Material for this task below:

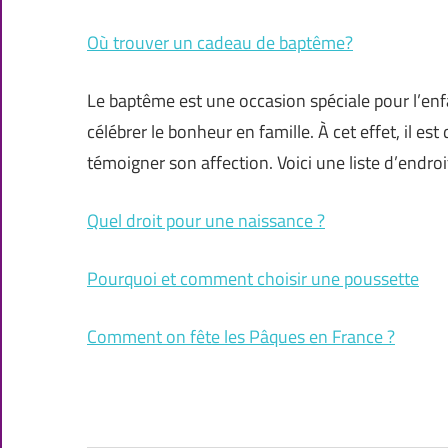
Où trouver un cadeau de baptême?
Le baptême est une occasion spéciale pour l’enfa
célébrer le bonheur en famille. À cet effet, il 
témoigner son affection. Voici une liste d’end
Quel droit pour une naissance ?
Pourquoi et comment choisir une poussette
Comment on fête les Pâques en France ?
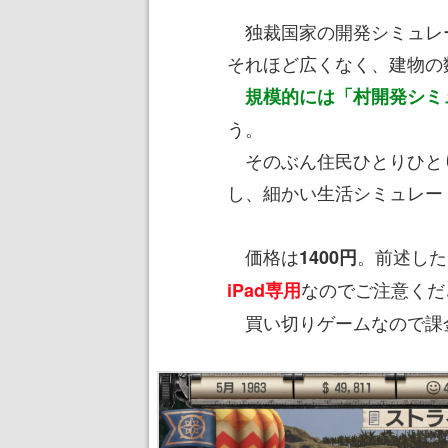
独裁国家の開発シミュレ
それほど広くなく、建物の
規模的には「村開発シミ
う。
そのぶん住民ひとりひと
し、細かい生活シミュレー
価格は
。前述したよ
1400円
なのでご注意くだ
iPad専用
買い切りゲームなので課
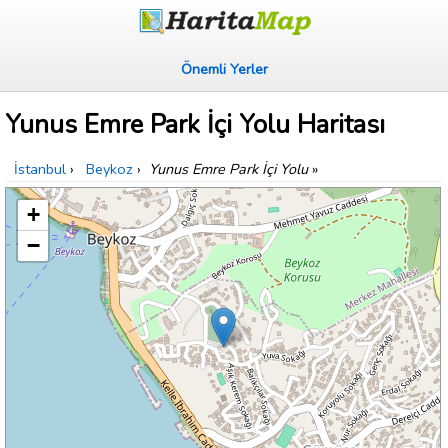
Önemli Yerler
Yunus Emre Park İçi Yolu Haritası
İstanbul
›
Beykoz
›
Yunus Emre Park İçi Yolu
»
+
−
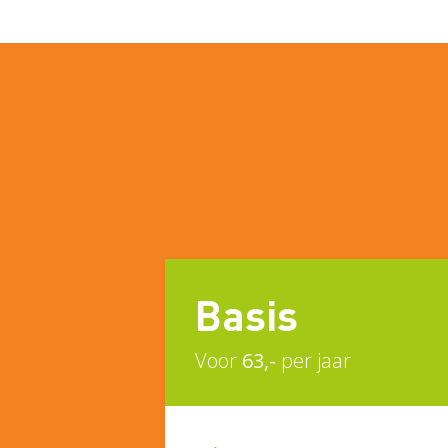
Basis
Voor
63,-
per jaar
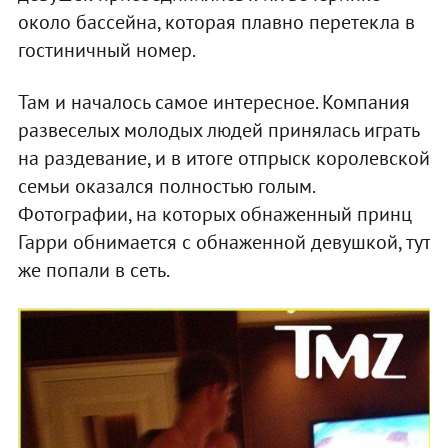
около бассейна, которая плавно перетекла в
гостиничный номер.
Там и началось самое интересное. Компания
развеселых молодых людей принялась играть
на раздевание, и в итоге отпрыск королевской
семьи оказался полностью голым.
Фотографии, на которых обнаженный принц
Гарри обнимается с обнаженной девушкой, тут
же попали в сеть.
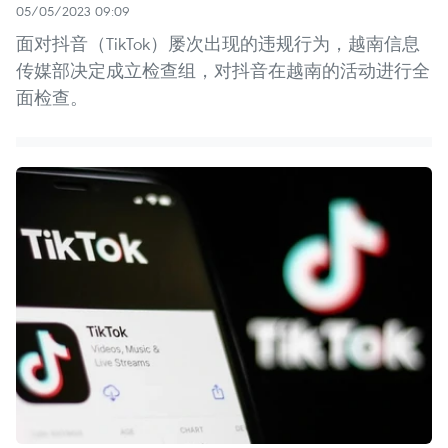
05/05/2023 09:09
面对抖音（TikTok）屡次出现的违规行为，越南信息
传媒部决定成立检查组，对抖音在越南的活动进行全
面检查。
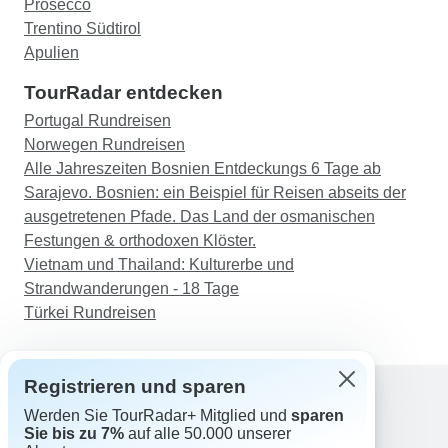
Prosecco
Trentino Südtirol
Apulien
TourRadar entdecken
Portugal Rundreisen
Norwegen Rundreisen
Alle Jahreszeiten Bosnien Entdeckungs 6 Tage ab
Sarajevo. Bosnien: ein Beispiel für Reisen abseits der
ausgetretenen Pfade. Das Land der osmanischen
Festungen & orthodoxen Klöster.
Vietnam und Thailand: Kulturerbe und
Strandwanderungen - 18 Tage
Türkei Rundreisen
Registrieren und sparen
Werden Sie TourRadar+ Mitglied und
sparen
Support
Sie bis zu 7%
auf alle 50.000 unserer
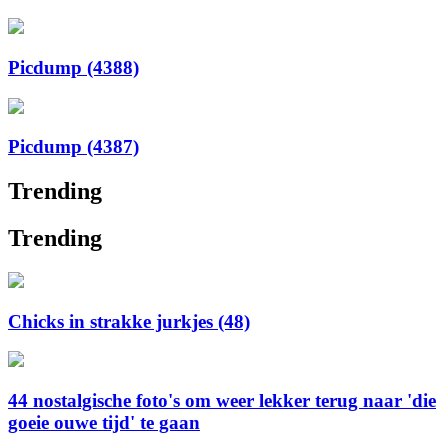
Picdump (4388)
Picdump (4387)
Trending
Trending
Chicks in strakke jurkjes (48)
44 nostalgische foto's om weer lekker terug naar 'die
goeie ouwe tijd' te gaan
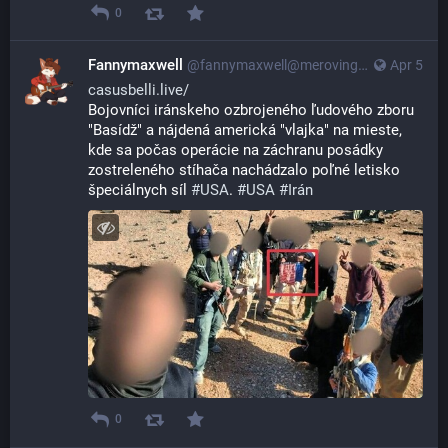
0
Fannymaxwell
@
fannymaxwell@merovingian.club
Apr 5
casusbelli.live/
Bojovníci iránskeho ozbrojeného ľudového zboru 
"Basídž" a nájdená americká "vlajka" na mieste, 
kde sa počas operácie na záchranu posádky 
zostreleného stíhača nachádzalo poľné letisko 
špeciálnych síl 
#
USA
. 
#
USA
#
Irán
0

End of Material for this task.

*Exercise brief*. Exactly as they appear, please return only the lines from the first line of the records through the line containing "Bojovníci iránskeho ozbrojeného", both included, leaving out all pictures.

*Result of the exercise*.
Où trouver un cadeau de baptême?
Le baptême est une occasion spéciale pour l’enfa
célébrer le bonheur en famille. À cet effet, il 
témoigner son affection. Voici une liste d’end
Quel droit pour une naissance ?
Pourquoi et comment choisir une poussette
Comment on fête les Pâques en France ?
独裁国家の開発シミュレ
それほど広くなく、建物の
規模的には「村開発シミ
う。
そのぶん住民ひとりひと
し、細かい生活シミュレー
価格は
。前述したよ
1400円
なのでご注意くだ
iPad専用
買い切りゲームなので課
Önemli Yerler
Yunus Emre Park İçi Yolu Haritası
İstanbul
›
Beykoz
›
Yunus Emre Park İçi Yolu
»
+
−
Basis
Voor
63,-
per jaar
около бассейна, которая плавно перетекла в
гостиничный номер.
Там и началось самое интересное. Компания
развеселых молодых людей принялась играть
на раздевание, и в итоге отпрыск королевской
семьи оказался полностью голым.
Фотографии, на которых обнаженный принц
Гарри обнимается с обнаженной девушкой, тут
же попали в сеть.
05/05/2023 09:09
面对抖音（TikTok）屡次出现的违规行为，越南信息
传媒部决定成立检查组，对抖音在越南的活动进行全
面检查。
Prosecco
Trentino Südtirol
Apulien
TourRadar entdecken
Portugal Rundreisen
Norwegen Rundreisen
Alle Jahreszeiten Bosnien Entdeckungs 6 Tage ab
Sarajevo. Bosnien: ein Beispiel für Reisen abseits der
ausgetretenen Pfade. Das Land der osmanischen
Festungen & orthodoxen Klöster.
Vietnam und Thailand: Kulturerbe und
Strandwanderungen - 18 Tage
Türkei Rundreisen
Registrieren und sparen
Werden Sie TourRadar+ Mitglied und
sparen
Support
Sie bis zu 7%
auf alle 50.000 unserer
Picdump (4388)
Picdump (4387)
Trending
Trending
Chicks in strakke jurkjes (48)
44 nostalgische foto's om weer lekker terug naar 'die
goeie ouwe tijd' te gaan
0
Fannymaxwell
@
fannymaxwell@merovingian.club
Apr 5
casusbelli.live/
Bojovníci iránskeho ozbrojeného ľudového zboru 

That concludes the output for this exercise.